Task goal — Output each line of the listing exactly, though pictures are not to appear.
+ + + +
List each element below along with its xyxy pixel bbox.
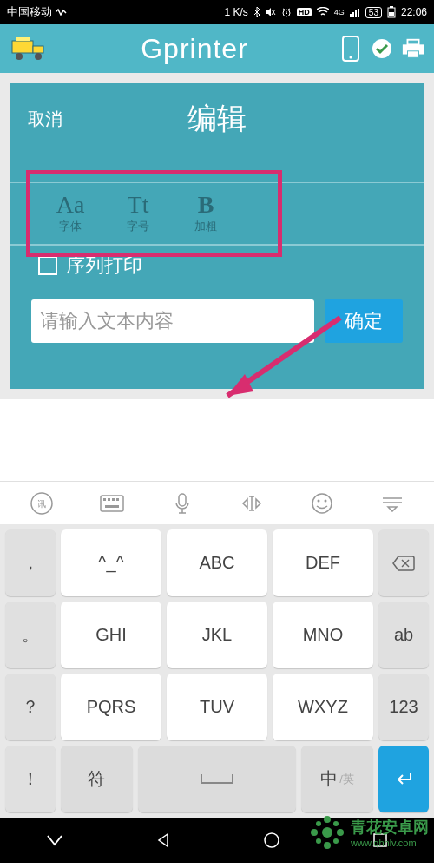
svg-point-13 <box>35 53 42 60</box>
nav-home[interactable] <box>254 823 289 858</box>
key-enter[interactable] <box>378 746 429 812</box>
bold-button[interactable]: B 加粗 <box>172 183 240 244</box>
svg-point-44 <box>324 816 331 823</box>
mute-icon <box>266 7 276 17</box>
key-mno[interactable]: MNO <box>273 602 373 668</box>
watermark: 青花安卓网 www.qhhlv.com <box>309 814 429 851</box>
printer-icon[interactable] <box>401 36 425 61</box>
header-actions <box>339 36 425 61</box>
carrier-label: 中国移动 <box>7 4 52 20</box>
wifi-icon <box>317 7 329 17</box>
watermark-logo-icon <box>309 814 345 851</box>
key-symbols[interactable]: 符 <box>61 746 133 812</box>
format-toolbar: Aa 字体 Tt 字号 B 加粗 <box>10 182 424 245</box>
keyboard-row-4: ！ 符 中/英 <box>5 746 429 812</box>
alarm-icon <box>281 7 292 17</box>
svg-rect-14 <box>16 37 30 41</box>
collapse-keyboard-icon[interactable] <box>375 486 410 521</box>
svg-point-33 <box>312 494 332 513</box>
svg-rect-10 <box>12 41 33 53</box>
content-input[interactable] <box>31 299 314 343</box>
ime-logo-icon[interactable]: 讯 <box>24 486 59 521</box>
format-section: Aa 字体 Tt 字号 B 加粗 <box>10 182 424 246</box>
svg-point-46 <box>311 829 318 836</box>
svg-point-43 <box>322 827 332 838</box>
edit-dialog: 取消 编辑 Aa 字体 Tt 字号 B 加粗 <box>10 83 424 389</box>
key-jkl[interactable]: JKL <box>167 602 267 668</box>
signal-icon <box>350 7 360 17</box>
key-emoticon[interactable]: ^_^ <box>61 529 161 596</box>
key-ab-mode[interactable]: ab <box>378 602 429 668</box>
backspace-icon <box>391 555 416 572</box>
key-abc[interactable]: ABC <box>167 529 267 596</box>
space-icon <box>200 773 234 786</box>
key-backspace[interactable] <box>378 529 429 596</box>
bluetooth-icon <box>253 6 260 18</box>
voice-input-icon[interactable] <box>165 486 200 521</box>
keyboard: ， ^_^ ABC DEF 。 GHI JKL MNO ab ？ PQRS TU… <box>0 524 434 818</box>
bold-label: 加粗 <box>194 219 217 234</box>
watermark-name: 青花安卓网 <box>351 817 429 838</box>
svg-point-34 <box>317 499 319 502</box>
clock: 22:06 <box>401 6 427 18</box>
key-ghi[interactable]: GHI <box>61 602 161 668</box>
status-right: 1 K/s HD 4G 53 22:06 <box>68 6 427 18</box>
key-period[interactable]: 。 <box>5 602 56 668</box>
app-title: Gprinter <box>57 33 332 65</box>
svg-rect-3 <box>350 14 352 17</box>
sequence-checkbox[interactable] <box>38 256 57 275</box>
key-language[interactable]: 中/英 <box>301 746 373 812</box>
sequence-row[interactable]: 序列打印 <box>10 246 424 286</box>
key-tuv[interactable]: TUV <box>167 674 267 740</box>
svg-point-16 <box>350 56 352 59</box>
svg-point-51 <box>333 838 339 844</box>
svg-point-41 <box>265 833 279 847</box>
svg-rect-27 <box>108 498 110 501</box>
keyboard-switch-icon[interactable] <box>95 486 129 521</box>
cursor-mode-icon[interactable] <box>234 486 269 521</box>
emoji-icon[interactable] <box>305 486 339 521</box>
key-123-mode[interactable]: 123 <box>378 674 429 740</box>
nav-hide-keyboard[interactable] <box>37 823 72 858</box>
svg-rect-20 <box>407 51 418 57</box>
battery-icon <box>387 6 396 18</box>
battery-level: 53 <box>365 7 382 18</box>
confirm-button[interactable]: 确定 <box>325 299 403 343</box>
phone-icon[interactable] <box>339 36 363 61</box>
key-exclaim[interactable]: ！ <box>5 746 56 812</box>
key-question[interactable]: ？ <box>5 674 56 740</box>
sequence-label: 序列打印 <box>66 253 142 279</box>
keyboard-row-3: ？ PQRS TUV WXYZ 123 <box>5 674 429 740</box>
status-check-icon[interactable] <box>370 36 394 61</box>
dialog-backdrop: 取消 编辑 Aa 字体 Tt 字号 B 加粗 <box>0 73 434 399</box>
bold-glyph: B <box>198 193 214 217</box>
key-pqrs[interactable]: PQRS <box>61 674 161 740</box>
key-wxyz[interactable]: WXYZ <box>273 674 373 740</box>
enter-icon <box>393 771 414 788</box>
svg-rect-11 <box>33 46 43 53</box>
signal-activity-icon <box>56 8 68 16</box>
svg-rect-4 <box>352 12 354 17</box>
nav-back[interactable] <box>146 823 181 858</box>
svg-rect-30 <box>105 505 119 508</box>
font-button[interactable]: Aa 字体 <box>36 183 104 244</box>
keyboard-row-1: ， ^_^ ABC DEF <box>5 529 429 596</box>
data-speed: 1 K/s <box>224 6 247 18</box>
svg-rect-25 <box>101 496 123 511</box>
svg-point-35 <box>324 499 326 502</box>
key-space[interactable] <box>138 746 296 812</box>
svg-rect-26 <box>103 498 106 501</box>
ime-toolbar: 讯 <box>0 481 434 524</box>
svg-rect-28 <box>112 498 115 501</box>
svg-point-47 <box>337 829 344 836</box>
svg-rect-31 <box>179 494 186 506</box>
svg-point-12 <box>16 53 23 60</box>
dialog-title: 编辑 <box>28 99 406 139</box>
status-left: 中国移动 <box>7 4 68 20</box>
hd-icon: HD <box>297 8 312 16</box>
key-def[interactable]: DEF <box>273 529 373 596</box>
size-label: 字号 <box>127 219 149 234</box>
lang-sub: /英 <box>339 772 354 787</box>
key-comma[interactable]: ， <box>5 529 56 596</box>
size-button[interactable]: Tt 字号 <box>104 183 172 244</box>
+ + + +
Reply to the exercise —
List each element below along with its xyxy pixel bbox.
svg-point-13 <box>35 53 42 60</box>
nav-home[interactable] <box>254 823 289 858</box>
key-enter[interactable] <box>378 746 429 812</box>
bold-button[interactable]: B 加粗 <box>172 183 240 244</box>
svg-point-44 <box>324 816 331 823</box>
mute-icon <box>266 7 276 17</box>
key-mno[interactable]: MNO <box>273 602 373 668</box>
watermark: 青花安卓网 www.qhhlv.com <box>309 814 429 851</box>
printer-icon[interactable] <box>401 36 425 61</box>
header-actions <box>339 36 425 61</box>
carrier-label: 中国移动 <box>7 4 52 20</box>
wifi-icon <box>317 7 329 17</box>
watermark-logo-icon <box>309 814 345 851</box>
key-symbols[interactable]: 符 <box>61 746 133 812</box>
format-toolbar: Aa 字体 Tt 字号 B 加粗 <box>10 182 424 245</box>
keyboard-row-4: ！ 符 中/英 <box>5 746 429 812</box>
alarm-icon <box>281 7 292 17</box>
svg-rect-14 <box>16 37 30 41</box>
collapse-keyboard-icon[interactable] <box>375 486 410 521</box>
svg-point-33 <box>312 494 332 513</box>
svg-rect-10 <box>12 41 33 53</box>
content-input[interactable] <box>31 299 314 343</box>
ime-logo-icon[interactable]: 讯 <box>24 486 59 521</box>
format-section: Aa 字体 Tt 字号 B 加粗 <box>10 182 424 246</box>
svg-point-46 <box>311 829 318 836</box>
svg-point-43 <box>322 827 332 838</box>
edit-dialog: 取消 编辑 Aa 字体 Tt 字号 B 加粗 <box>10 83 424 389</box>
key-jkl[interactable]: JKL <box>167 602 267 668</box>
signal-icon <box>350 7 360 17</box>
key-emoticon[interactable]: ^_^ <box>61 529 161 596</box>
key-ab-mode[interactable]: ab <box>378 602 429 668</box>
backspace-icon <box>391 555 416 572</box>
key-abc[interactable]: ABC <box>167 529 267 596</box>
space-icon <box>200 773 234 786</box>
key-backspace[interactable] <box>378 529 429 596</box>
bluetooth-icon <box>253 6 260 18</box>
voice-input-icon[interactable] <box>165 486 200 521</box>
keyboard: ， ^_^ ABC DEF 。 GHI JKL MNO ab ？ PQRS TU… <box>0 524 434 818</box>
bold-label: 加粗 <box>194 219 217 234</box>
watermark-name: 青花安卓网 <box>351 817 429 838</box>
svg-point-34 <box>317 499 319 502</box>
clock: 22:06 <box>401 6 427 18</box>
key-ghi[interactable]: GHI <box>61 602 161 668</box>
status-right: 1 K/s HD 4G 53 22:06 <box>68 6 427 18</box>
key-period[interactable]: 。 <box>5 602 56 668</box>
app-title: Gprinter <box>57 33 332 65</box>
svg-rect-3 <box>350 14 352 17</box>
sequence-checkbox[interactable] <box>38 256 57 275</box>
key-language[interactable]: 中/英 <box>301 746 373 812</box>
sequence-row[interactable]: 序列打印 <box>10 246 424 286</box>
key-tuv[interactable]: TUV <box>167 674 267 740</box>
svg-point-16 <box>350 56 352 59</box>
svg-point-51 <box>333 838 339 844</box>
svg-point-41 <box>265 833 279 847</box>
svg-rect-27 <box>108 498 110 501</box>
keyboard-switch-icon[interactable] <box>95 486 129 521</box>
cursor-mode-icon[interactable] <box>234 486 269 521</box>
emoji-icon[interactable] <box>305 486 339 521</box>
key-123-mode[interactable]: 123 <box>378 674 429 740</box>
nav-hide-keyboard[interactable] <box>37 823 72 858</box>
svg-rect-20 <box>407 51 418 57</box>
battery-icon <box>387 6 396 18</box>
battery-level: 53 <box>365 7 382 18</box>
confirm-button[interactable]: 确定 <box>325 299 403 343</box>
phone-icon[interactable] <box>339 36 363 61</box>
key-exclaim[interactable]: ！ <box>5 746 56 812</box>
key-question[interactable]: ？ <box>5 674 56 740</box>
sequence-label: 序列打印 <box>66 253 142 279</box>
keyboard-row-3: ？ PQRS TUV WXYZ 123 <box>5 674 429 740</box>
status-check-icon[interactable] <box>370 36 394 61</box>
dialog-backdrop: 取消 编辑 Aa 字体 Tt 字号 B 加粗 <box>0 73 434 399</box>
bold-glyph: B <box>198 193 214 217</box>
key-pqrs[interactable]: PQRS <box>61 674 161 740</box>
key-wxyz[interactable]: WXYZ <box>273 674 373 740</box>
enter-icon <box>393 771 414 788</box>
svg-rect-11 <box>33 46 43 53</box>
signal-activity-icon <box>56 8 68 16</box>
svg-rect-4 <box>352 12 354 17</box>
nav-back[interactable] <box>146 823 181 858</box>
svg-rect-30 <box>105 505 119 508</box>
font-button[interactable]: Aa 字体 <box>36 183 104 244</box>
keyboard-row-1: ， ^_^ ABC DEF <box>5 529 429 596</box>
data-speed: 1 K/s <box>224 6 247 18</box>
svg-rect-25 <box>101 496 123 511</box>
svg-point-35 <box>324 499 326 502</box>
key-space[interactable] <box>138 746 296 812</box>
svg-rect-26 <box>103 498 106 501</box>
ime-toolbar: 讯 <box>0 481 434 524</box>
svg-rect-28 <box>112 498 115 501</box>
svg-point-47 <box>337 829 344 836</box>
svg-rect-31 <box>179 494 186 506</box>
svg-point-12 <box>16 53 23 60</box>
dialog-title: 编辑 <box>28 99 406 139</box>
status-left: 中国移动 <box>7 4 68 20</box>
hd-icon: HD <box>297 8 312 16</box>
key-def[interactable]: DEF <box>273 529 373 596</box>
size-label: 字号 <box>127 219 149 234</box>
lang-sub: /英 <box>339 772 354 787</box>
key-comma[interactable]: ， <box>5 529 56 596</box>
size-button[interactable]: Tt 字号 <box>104 183 172 244</box>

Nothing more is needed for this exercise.